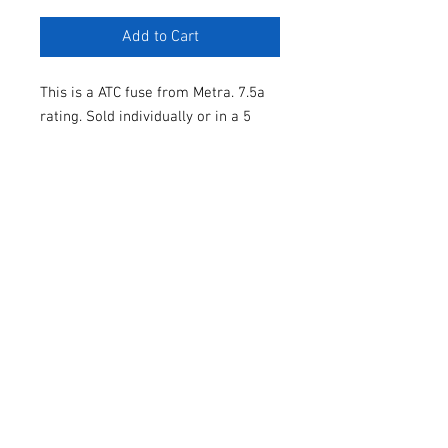
Add to Cart
This is a ATC fuse from Metra. 7.5a
rating. Sold individually or in a 5
pack.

DIRECTIONS: Transcribe the material above in full. No picture is to be copied.

ANSWER:
Add to Cart
This is a ATC fuse from Metra. 7.5a
rating. Sold individually or in a 5
pack.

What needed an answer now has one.